╔══

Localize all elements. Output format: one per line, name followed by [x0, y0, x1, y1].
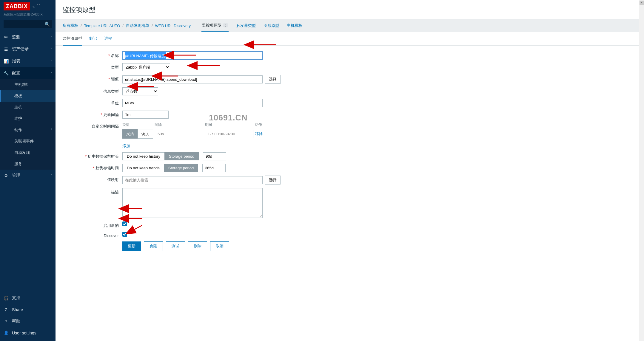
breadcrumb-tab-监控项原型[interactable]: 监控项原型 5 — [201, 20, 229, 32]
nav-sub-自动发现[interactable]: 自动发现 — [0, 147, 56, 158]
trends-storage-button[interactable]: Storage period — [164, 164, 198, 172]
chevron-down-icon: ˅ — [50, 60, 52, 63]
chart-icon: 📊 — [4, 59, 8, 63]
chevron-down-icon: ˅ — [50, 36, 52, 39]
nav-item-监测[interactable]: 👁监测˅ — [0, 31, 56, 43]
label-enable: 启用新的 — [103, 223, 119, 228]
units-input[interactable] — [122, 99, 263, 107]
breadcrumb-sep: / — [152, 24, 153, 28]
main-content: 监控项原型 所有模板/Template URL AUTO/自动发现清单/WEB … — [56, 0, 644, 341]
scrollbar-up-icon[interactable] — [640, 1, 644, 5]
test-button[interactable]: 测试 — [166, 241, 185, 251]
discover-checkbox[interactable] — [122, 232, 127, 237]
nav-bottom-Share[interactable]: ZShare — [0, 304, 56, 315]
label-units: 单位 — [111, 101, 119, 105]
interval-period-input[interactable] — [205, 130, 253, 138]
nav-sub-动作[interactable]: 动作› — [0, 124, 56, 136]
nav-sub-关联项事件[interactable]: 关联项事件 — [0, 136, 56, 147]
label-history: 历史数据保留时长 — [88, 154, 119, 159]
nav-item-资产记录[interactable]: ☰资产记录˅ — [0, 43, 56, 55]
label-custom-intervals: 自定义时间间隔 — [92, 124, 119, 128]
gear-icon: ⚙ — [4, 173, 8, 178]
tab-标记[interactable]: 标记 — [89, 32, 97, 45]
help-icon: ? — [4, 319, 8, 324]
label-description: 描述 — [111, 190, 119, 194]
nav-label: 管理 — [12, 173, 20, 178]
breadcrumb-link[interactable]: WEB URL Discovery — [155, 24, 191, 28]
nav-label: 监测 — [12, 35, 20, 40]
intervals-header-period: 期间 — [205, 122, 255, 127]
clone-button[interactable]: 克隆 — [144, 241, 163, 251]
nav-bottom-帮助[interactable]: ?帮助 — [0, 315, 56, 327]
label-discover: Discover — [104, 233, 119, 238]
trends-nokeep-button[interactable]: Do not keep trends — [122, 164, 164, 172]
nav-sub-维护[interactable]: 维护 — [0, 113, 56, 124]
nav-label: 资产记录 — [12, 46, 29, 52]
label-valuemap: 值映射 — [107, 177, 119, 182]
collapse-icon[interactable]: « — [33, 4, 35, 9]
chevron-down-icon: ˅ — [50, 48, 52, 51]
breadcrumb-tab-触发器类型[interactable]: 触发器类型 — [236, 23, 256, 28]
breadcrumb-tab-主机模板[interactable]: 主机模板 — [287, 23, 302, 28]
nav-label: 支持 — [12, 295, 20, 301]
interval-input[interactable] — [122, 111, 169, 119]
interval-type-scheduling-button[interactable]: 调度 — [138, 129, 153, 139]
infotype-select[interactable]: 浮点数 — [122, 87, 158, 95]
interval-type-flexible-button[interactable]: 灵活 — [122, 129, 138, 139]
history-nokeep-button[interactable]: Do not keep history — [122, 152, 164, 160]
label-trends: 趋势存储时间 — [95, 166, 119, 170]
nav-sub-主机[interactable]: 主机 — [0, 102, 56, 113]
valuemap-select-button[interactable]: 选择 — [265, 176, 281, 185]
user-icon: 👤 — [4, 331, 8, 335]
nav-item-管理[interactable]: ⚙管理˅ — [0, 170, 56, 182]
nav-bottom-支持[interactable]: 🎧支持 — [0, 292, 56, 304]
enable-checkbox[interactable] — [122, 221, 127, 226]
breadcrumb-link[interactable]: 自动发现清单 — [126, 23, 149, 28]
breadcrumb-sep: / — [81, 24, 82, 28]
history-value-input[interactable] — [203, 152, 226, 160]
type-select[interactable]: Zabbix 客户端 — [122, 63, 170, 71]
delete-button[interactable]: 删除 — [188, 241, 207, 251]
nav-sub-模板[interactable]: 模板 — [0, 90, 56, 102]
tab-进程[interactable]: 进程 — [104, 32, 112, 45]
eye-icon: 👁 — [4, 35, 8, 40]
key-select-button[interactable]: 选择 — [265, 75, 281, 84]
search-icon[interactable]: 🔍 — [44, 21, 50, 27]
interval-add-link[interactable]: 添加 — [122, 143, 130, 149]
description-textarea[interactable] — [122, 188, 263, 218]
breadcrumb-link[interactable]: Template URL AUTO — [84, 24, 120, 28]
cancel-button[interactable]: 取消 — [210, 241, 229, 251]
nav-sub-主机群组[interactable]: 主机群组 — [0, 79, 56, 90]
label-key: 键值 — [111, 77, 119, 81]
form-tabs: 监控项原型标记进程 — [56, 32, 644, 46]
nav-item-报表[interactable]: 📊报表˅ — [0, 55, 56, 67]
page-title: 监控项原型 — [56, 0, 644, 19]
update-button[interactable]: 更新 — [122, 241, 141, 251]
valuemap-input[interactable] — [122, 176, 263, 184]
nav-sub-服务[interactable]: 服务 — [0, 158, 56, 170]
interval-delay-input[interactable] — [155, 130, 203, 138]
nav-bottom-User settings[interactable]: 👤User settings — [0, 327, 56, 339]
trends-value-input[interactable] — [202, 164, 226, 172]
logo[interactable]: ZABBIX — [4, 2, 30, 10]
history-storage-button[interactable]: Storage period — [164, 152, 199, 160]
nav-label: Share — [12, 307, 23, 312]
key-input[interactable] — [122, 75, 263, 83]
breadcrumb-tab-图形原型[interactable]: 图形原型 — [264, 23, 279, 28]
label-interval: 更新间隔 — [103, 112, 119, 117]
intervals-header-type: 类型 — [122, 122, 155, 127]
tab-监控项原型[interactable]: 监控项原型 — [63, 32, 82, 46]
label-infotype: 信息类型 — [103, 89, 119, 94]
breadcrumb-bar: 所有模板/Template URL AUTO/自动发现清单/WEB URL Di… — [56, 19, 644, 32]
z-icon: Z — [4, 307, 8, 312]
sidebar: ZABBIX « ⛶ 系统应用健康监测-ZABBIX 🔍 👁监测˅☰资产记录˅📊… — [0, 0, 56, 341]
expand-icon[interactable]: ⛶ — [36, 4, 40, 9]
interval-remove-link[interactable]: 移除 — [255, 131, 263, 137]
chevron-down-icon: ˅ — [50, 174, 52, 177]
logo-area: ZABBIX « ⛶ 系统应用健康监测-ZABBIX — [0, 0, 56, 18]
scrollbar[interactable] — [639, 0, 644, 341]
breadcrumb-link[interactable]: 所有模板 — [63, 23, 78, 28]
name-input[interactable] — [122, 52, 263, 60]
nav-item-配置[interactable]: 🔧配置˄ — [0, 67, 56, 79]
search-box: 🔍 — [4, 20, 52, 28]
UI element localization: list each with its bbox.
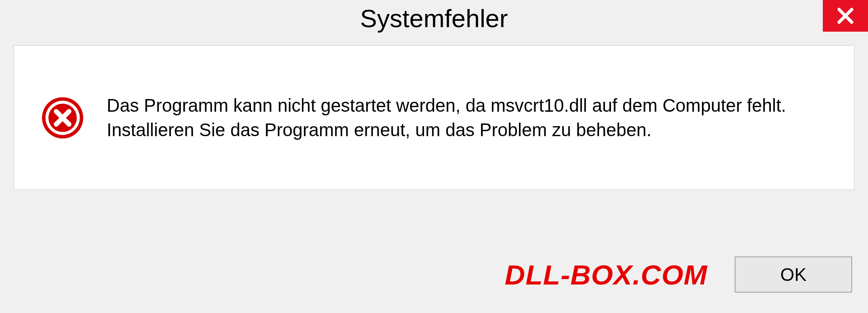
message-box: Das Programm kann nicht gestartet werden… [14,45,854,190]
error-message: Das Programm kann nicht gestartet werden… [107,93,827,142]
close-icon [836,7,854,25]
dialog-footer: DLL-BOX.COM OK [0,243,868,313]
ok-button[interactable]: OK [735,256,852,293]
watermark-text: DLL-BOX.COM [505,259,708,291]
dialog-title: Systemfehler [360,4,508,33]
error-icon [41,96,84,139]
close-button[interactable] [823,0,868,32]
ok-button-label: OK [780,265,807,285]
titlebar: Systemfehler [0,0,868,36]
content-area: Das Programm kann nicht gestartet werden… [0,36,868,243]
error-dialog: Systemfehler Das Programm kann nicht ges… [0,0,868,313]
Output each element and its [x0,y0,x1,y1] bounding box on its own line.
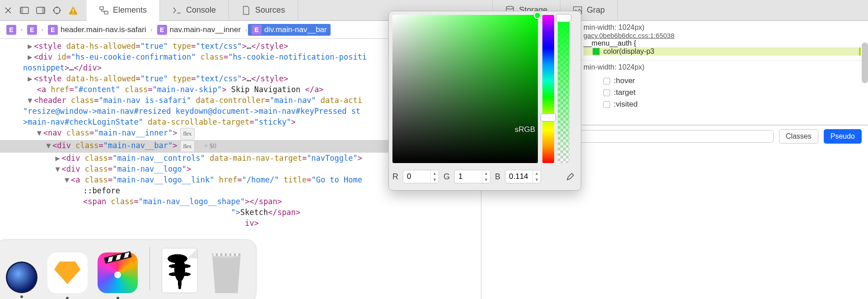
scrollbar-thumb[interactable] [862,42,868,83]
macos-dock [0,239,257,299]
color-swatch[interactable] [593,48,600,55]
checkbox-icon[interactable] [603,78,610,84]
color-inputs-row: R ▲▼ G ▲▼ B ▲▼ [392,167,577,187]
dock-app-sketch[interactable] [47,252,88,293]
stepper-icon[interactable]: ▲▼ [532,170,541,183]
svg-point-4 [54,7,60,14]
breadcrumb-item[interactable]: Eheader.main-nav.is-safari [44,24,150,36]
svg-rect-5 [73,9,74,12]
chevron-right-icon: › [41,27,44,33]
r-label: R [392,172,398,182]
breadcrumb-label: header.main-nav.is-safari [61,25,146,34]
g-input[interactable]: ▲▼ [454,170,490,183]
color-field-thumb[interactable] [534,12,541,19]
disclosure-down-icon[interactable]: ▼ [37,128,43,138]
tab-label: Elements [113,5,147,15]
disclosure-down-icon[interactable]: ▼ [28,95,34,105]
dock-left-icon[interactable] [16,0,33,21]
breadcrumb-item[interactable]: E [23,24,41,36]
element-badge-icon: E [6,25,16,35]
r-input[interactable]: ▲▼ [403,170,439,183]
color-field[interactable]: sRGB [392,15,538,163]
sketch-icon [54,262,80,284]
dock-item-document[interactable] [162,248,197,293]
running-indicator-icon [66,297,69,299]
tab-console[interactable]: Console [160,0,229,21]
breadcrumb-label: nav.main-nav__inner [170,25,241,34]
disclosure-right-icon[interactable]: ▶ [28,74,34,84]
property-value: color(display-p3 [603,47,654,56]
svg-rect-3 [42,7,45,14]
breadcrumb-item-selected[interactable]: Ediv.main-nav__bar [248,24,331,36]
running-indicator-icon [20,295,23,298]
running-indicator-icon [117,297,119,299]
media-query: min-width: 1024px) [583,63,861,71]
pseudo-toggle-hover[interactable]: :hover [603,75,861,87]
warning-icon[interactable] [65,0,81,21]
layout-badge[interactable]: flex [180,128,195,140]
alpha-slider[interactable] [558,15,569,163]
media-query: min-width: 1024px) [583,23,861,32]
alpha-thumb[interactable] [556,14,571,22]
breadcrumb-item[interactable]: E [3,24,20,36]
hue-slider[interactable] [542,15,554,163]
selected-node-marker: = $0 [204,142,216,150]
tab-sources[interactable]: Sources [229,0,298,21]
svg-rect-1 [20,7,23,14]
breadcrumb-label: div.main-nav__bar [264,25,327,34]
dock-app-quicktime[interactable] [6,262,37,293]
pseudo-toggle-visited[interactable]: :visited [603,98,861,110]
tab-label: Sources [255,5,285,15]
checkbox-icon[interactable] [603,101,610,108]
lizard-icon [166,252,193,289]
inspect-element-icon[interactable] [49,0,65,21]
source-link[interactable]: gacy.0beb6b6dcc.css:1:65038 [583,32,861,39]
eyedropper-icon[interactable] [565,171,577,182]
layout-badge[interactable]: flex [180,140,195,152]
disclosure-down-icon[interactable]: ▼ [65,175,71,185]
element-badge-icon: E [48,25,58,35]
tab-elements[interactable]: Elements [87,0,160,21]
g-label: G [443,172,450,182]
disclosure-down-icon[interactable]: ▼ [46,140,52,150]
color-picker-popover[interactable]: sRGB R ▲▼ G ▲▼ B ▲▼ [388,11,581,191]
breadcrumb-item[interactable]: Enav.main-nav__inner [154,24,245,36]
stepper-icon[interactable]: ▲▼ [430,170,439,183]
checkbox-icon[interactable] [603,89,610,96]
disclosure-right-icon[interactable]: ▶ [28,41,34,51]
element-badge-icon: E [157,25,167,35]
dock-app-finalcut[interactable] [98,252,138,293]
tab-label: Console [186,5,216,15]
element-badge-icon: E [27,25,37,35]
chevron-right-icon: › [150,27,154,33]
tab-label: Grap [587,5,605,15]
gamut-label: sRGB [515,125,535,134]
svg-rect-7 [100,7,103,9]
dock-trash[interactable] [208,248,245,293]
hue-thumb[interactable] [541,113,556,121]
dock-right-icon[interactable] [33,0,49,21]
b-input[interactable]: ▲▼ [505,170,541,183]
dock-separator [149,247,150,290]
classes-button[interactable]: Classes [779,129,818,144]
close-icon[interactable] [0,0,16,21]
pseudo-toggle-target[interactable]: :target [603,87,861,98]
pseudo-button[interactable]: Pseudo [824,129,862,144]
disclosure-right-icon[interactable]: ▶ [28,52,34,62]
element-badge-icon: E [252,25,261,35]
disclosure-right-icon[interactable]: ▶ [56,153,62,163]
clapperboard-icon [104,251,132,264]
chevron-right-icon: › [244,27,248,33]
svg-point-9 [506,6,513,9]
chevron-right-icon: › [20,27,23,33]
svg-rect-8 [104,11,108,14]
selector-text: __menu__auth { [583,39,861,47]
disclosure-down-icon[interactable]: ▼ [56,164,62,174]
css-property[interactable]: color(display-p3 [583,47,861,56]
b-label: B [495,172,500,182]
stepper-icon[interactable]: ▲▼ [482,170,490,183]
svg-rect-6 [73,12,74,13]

╚══

- _Task to complete_
Look through the entries and work out how many lines have the word "werden" in them; reply with that number only.

- _Response_
3